I'm not sure if the problem is in the loop which calls the function nlopt.opt() or just some problem of compability with the enviroment.

Thanks for the help :)

Your assumption is correct. The list names must be defined differently:

names = [nlopt.LN_NELDERMEAD, nlopt.LN_NEWUOA, nlopt.LN_BOBYQA, nlopt.LN_COBYLA]

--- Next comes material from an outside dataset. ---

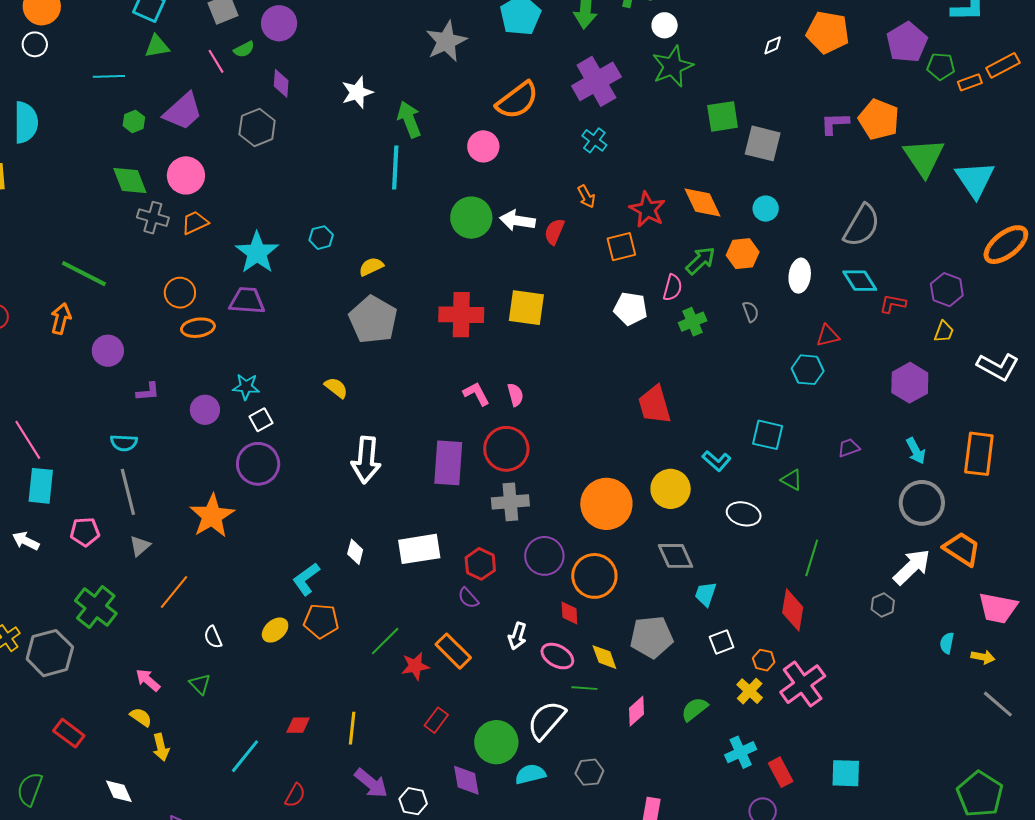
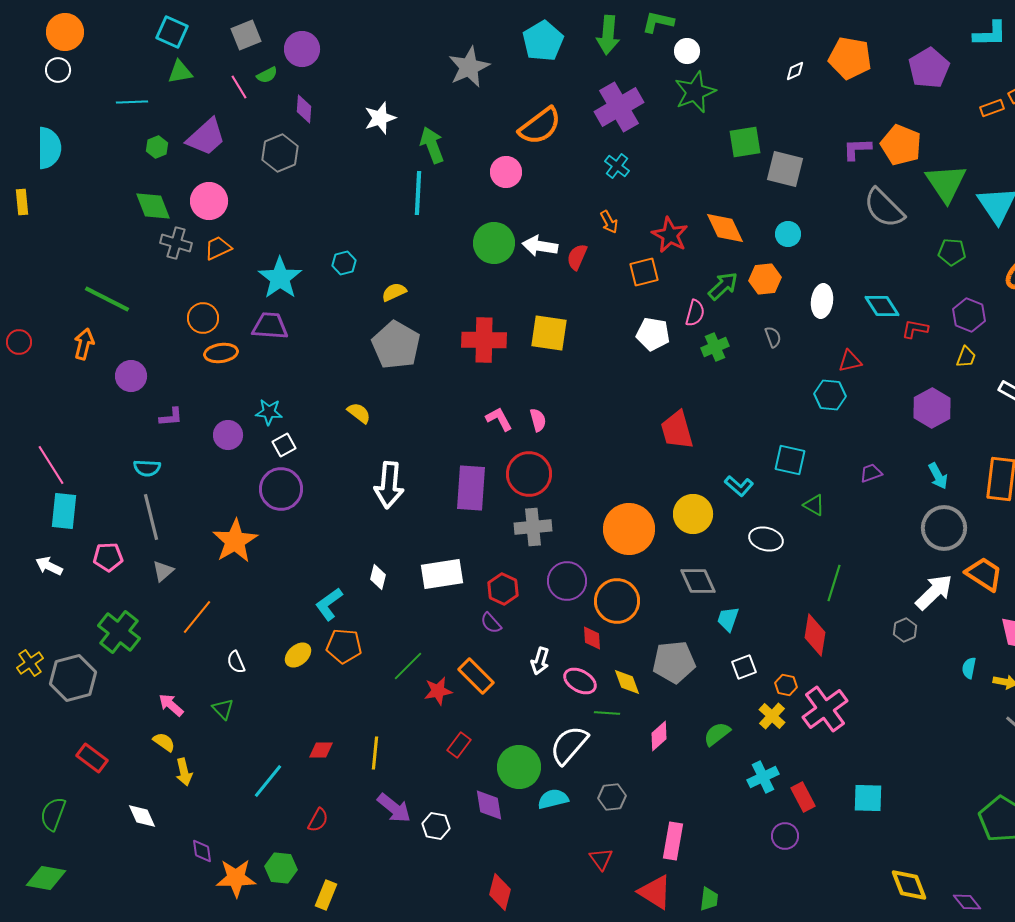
green pentagon: (941, 66) -> (952, 252), moved
gray semicircle: (862, 226) -> (884, 208), moved, turned 105

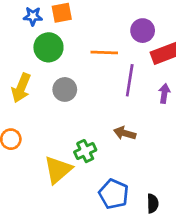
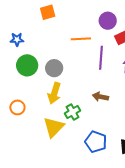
blue star: (33, 16) -> (17, 39), moved
green circle: (48, 47) -> (27, 65), moved
yellow arrow: (21, 88) -> (54, 93), moved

For testing I reduced the number of algorithms and the dimension of the function to 2.

j=2

with open('results_dim_' + str(j) + '.txt', 'w') as f:

    for i in range(len(names)):

        ini = time.time()
        print('entra en el primer loop')
        #while time.time()-ini < 180:
        x0 = np.repeat(0,j)
        print(names[i])
        opt = nlopt.opt(names[i], len(x0))
        if((names[i] == nlopt.LD_MMA) or (names[i] == nlopt.LD_LBFGS)): #Depending on the method we have to change the function to optimize
            opt.set_min_objective(myfunc2) 
        else :
            opt.set_min_objective(myfunc1)
        opt.set_lower_bounds(np.repeat(-10, len(x0)))
        opt.set_upper_bounds(np.repeat(10, len(x0)))
        opt.set_xtol_rel(1e-8)
        opt.set_stopval(0)
        start=time.time()
        x = opt.optimize(x0)
        end=time.time()
        f.write(str(names[i]) + '\t' + str(end-start) + '\t' + str(x) + '\t' + str(opt.last_optimum_value()) + '\n')
f.close() 

I created one file for one dimension with all algorithm results. The algorithm list is an enumeration of named int's but it's not possible to print the names. You can use opt.get_algorithm_name() to get a string description but it's not the enumeration name. For LN_NELDERMEAD you get 'Nelder-Mead simplex algorithm (local, no-derivative)'. I also corrected the if statement for the LD algorithms that need a gradient but I could not test it because you did not provide the gradient function Rosen_grad(x).